■ **Your goal**
Exact copy, no pictures: output all the records that follow.

Data for this task: Begin

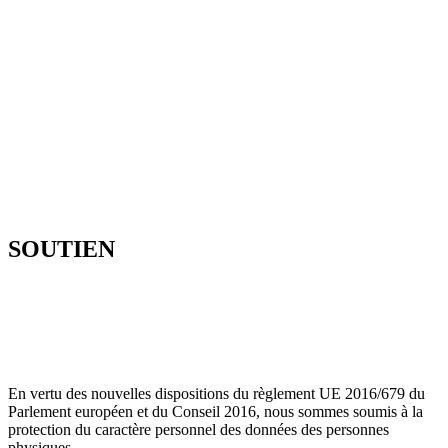
SOUTIEN
En vertu des nouvelles dispositions du règlement UE 2016/679 du
Parlement européen et du Conseil 2016, nous sommes soumis à la
protection du caractère personnel des données des personnes
physiques.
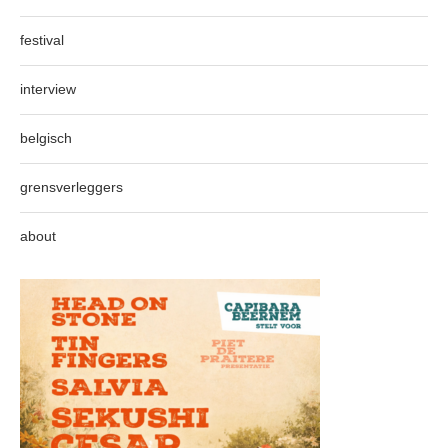
festival
interview
belgisch
grensverleggers
about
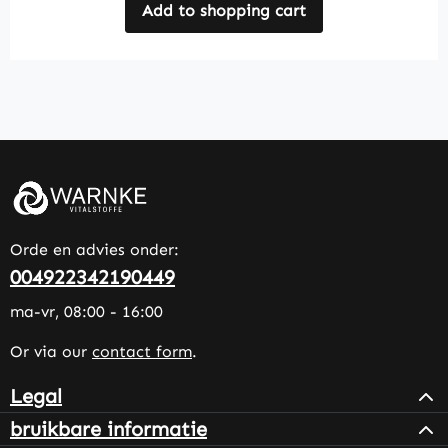
Add to shopping cart
Orde en advies onder:
004922342190449
ma-vr, 08:00 - 16:00
Or via our
contact form
.
Legal
bruikbare informatie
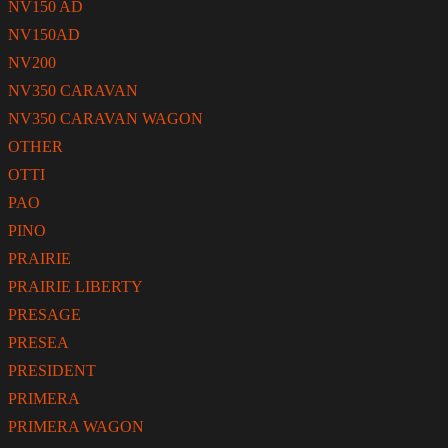
NV150 AD
NV150AD
NV200
NV350 CARAVAN
NV350 CARAVAN WAGON
OTHER
OTTI
PAO
PINO
PRAIRIE
PRAIRIE LIBERTY
PRESAGE
PRESEA
PRESIDENT
PRIMERA
PRIMERA WAGON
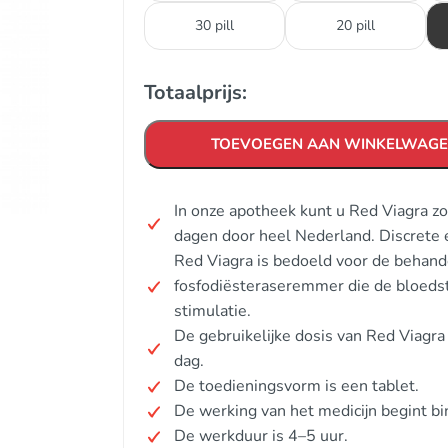
30 pill
20 pill
Totaalprijs:
TOEVOEGEN AAN WINKELWAG
In onze apotheek kunt u Red Viagra z
dagen door heel Nederland. Discrete 
Red Viagra is bedoeld voor de behande
fosfodiësteraseremmer die de bloedst
stimulatie.
De gebruikelijke dosis van Red Viag
dag.
De toedieningsvorm is een tablet.
De werking van het medicijn begint b
De werkduur is 4–5 uur.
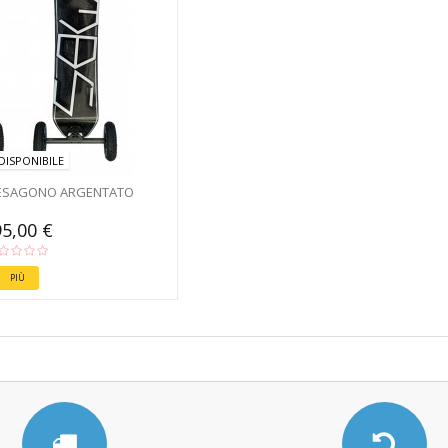
DISPONIBILE
 ESAGONO ARGENTATO
5,00 €
PIÙ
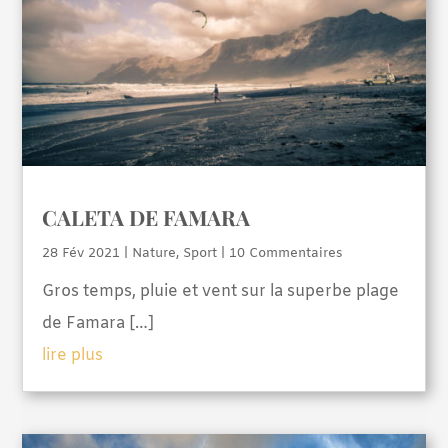
CALETA DE FAMARA
28 Fév 2021
|
Nature
,
Sport
| 10 Commentaires
Gros temps, pluie et vent sur la superbe plage
de Famara […]
lire plus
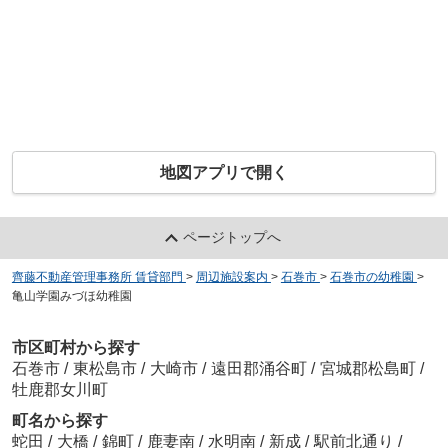
地図アプリで開く
ページトップへ
齊藤不動産管理事務所 賃貸部門
>
周辺施設案内
>
石巻市
>
石巻市の幼稚園
>
亀山学園みづほ幼稚園
市区町村から探す
石巻市
/
東松島市
/
大崎市
/
遠田郡涌谷町
/
宮城郡松島町
/
牡鹿郡女川町
町名から探す
蛇田
/
大橋
/
錦町
/
鹿妻南
/
水明南
/
新成
/
駅前北通り
/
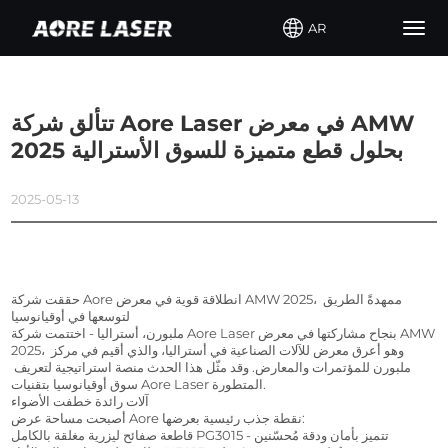
AR
Togg
navig
تتألق شركة Aore Laser في معرض AMW
2025 بحلول قطع متميزة للسوق الأسترالية
2025-05-13
حققت شركة Aore انطلاقة قوية في معرض AMW 2025، ممهدةً الطريق 
لتوسعها في أوقيانوسيا
ملبورن، أستراليا - اختتمت شركة Aore Laser بنجاح مشاركتها في معرض AMW 
2025، وهو أعرق معرض للآلات الصناعية في أستراليا، والذي أقيم في مركز 
ملبورن للمؤتمرات والمعارض. وقد مثّل هذا الحدث منصة استراتيجية لتعريف 
سوق أوقيانوسيا بتقنيات Aore Laser المتطورة.
آلات رائدة خطفت الأضواء
أصبحت مساحة عرض Aore نقطة جذب رئيسية بعرضها:
قاطعة صفائح ليزرية مغلقة بالكامل PG3015 - تتميز بأمان ودقة مُحسّنين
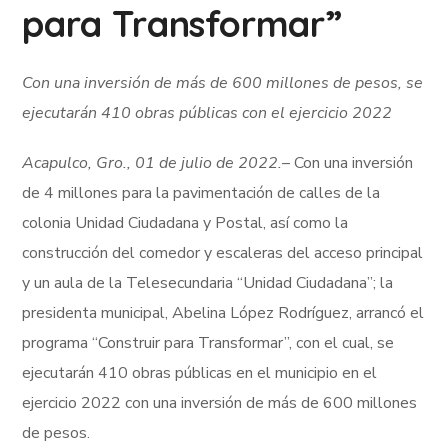
para Transformar”
Con una inversión de más de 600 millones de pesos, se
ejecutarán 410 obras públicas con el ejercicio 2022
Acapulco, Gro., 01 de julio de 2022.
– Con una inversión
de 4 millones para la pavimentación de calles de la
colonia Unidad Ciudadana y Postal, así como la
construcción del comedor y escaleras del acceso principal
y un aula de la Telesecundaria “Unidad Ciudadana”; la
presidenta municipal, Abelina López Rodríguez, arrancó el
programa “Construir para Transformar”, con el cual, se
ejecutarán 410 obras públicas en el municipio en el
ejercicio 2022 con una inversión de más de 600 millones
de pesos.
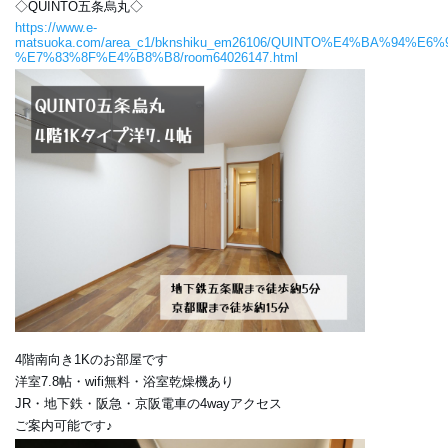
◇QUINTO五条烏丸◇
https://www.e-
matsuoka.com/area_c1/bknshiku_em26106/QUINTO%E4%BA%94%E6
%E7%83%8F%E4%B8%B8/room64026147.html
4階南向き1Kのお部屋です
洋室7.8帖・wifi無料・浴室乾燥機あり
JR・地下鉄・阪急・京阪電車の4wayアクセス
ご案内可能です♪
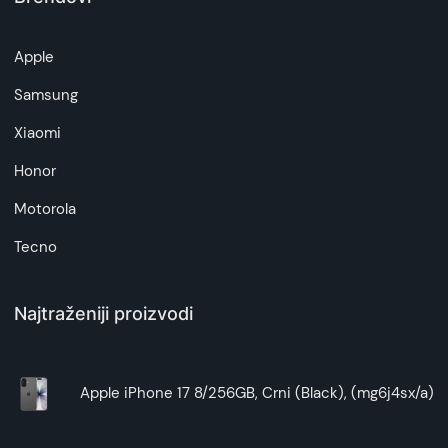
nastati usled slučajnih padova ili udaraca.
Napomena:
Dodatni džepovi
: Alivo
preklopna futrola
za
Superfon doo se trudi da informacije i fotografije
Apple
Galaxy A35 ima pregrade u poklopcu gde
artikala budu što tačnije i detaljnije ali ne može
možete držati kartice, novac ili manje
da garantuje da su svi podaci apsolutno ispravni.
Samsung
predmete, što može biti praktično kada ne
želite nositi dodatnu torbicu ili novčanik.
Xiaomi
Stilizovan izgled
: Alivo
futrole na preklop
za
Honor
Galaxy A35 dolaze u različitim bojama, što
vam omogućava da personalizujete izgled
Motorola
svog telefona i istovremeno mu pružite
Tecno
elegantan izgled.
Praktičnost tokom razgovora
: Kada
koristite telefon, poklopac
preklopne futrole
Najtraženiji proizvodi
može se otvoriti i saviti unazad,
omogućavajući vam da slobodno
razgovarate bez držanja celog telefona.
Apple iPhone 17 8/256GB, Crni (Black), (mg6j4sx/a)
Ukratko:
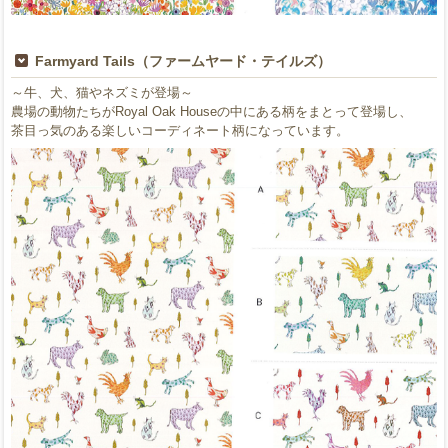
Farmyard Tails（ファームヤード・テイルズ）
～牛、犬、猫やネズミが登場～
農場の動物たちがRoyal Oak Houseの中にある柄をまとって登場し、
茶目っ気のある楽しいコーディネート柄になっています。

Data for this task: End

■ **Solution**
SOUTIEN
En vertu des nouvelles dispositions du règlement UE 2016/679 du
Parlement européen et du Conseil 2016, nous sommes soumis à la
protection du caractère personnel des données des personnes
physiques.
festival
interview
belgisch
grensverleggers
about
Add to shopping cart
Orde en advies onder:
004922342190449
ma-vr, 08:00 - 16:00
Or via our
contact form
.
Legal
bruikbare informatie
NV150 AD
NV150AD
NV200
NV350 CARAVAN
NV350 CARAVAN WAGON
OTHER
OTTI
PAO
PINO
PRAIRIE
PRAIRIE LIBERTY
PRESAGE
PRESEA
PRESIDENT
PRIMERA
PRIMERA WAGON
30 pill
20 pill
Totaalprijs:
TOEVOEGEN AAN WINKELWAG
In onze apotheek kunt u Red Viagra z
dagen door heel Nederland. Discrete 
Red Viagra is bedoeld voor de behande
fosfodiësteraseremmer die de bloedst
stimulatie.
De gebruikelijke dosis van Red Viag
dag.
De toedieningsvorm is een tablet.
De werking van het medicijn begint b
De werkduur is 4–5 uur.
DISPONIBILE
 ESAGONO ARGENTATO
5,00 €
PIÙ
CALETA DE FAMARA
28 Fév 2021
|
Nature
,
Sport
| 10 Commentaires
Gros temps, pluie et vent sur la superbe plage
de Famara […]
lire plus
地図アプリで開く
ページトップへ
齊藤不動産管理事務所 賃貸部門
>
周辺施設案内
>
石巻市
>
石巻市の幼稚園
>
亀山学園みづほ幼稚園
市区町村から探す
石巻市
/
東松島市
/
大崎市
/
遠田郡涌谷町
/
宮城郡松島町
/
牡鹿郡女川町
町名から探す
蛇田
/
大橋
/
錦町
/
鹿妻南
/
水明南
/
新成
/
駅前北通り
/
AR
Togg
navig
تتألق شركة Aore Laser في معرض AMW
2025 بحلول قطع متميزة للسوق الأسترالية
2025-05-13
حققت شركة Aore انطلاقة قوية في معرض AMW 2025، ممهدةً الطريق 
لتوسعها في أوقيانوسيا
ملبورن، أستراليا - اختتمت شركة Aore Laser بنجاح مشاركتها في معرض AMW 
2025، وهو أعرق معرض للآلات الصناعية في أستراليا، والذي أقيم في مركز 
ملبورن للمؤتمرات والمعارض. وقد مثّل هذا الحدث منصة استراتيجية لتعريف 
سوق أوقيانوسيا بتقنيات Aore Laser المتطورة.
آلات رائدة خطفت الأضواء
أصبحت مساحة عرض Aore نقطة جذب رئيسية بعرضها:
قاطعة صفائح ليزرية مغلقة بالكامل PG3015 - تتميز بأمان ودقة مُحسّنين
para Transformar”
Con una inversión de más de 600 millones de pesos, se
ejecutarán 410 obras públicas con el ejercicio 2022
Acapulco, Gro., 01 de julio de 2022.
– Con una inversión
de 4 millones para la pavimentación de calles de la
colonia Unidad Ciudadana y Postal, así como la
construcción del comedor y escaleras del acceso principal
y un aula de la Telesecundaria “Unidad Ciudadana”; la
presidenta municipal, Abelina López Rodríguez, arrancó el
programa “Construir para Transformar”, con el cual, se
ejecutarán 410 obras públicas en el municipio en el
ejercicio 2022 con una inversión de más de 600 millones
de pesos.
◇QUINTO五条烏丸◇
https://www.e-
matsuoka.com/area_c1/bknshiku_em26106/QUINTO%E4%BA%94%E6
%E7%83%8F%E4%B8%B8/room64026147.html
4階南向き1Kのお部屋です
洋室7.8帖・wifi無料・浴室乾燥機あり
JR・地下鉄・阪急・京阪電車の4wayアクセス
ご案内可能です♪
nastati usled slučajnih padova ili udaraca.
Napomena:
Dodatni džepovi
: Alivo
preklopna futrola
za
Superfon doo se trudi da informacije i fotografije
Apple
Galaxy A35 ima pregrade u poklopcu gde
artikala budu što tačnije i detaljnije ali ne može
možete držati kartice, novac ili manje
da garantuje da su svi podaci apsolutno ispravni.
Samsung
predmete, što može biti praktično kada ne
želite nositi dodatnu torbicu ili novčanik.
Xiaomi
Stilizovan izgled
: Alivo
futrole na preklop
za
Honor
Galaxy A35 dolaze u različitim bojama, što
vam omogućava da personalizujete izgled
Motorola
svog telefona i istovremeno mu pružite
Tecno
elegantan izgled.
Praktičnost tokom razgovora
: Kada
koristite telefon, poklopac
preklopne futrole
Najtraženiji proizvodi
može se otvoriti i saviti unazad,
omogućavajući vam da slobodno
razgovarate bez držanja celog telefona.
Apple iPhone 17 8/256GB, Crni (Black), (mg6j4sx/a)
Ukratko:
Farmyard Tails（ファームヤード・テイルズ）
～牛、犬、猫やネズミが登場～
農場の動物たちがRoyal Oak Houseの中にある柄をまとって登場し、
茶目っ気のある楽しいコーディネート柄になっています。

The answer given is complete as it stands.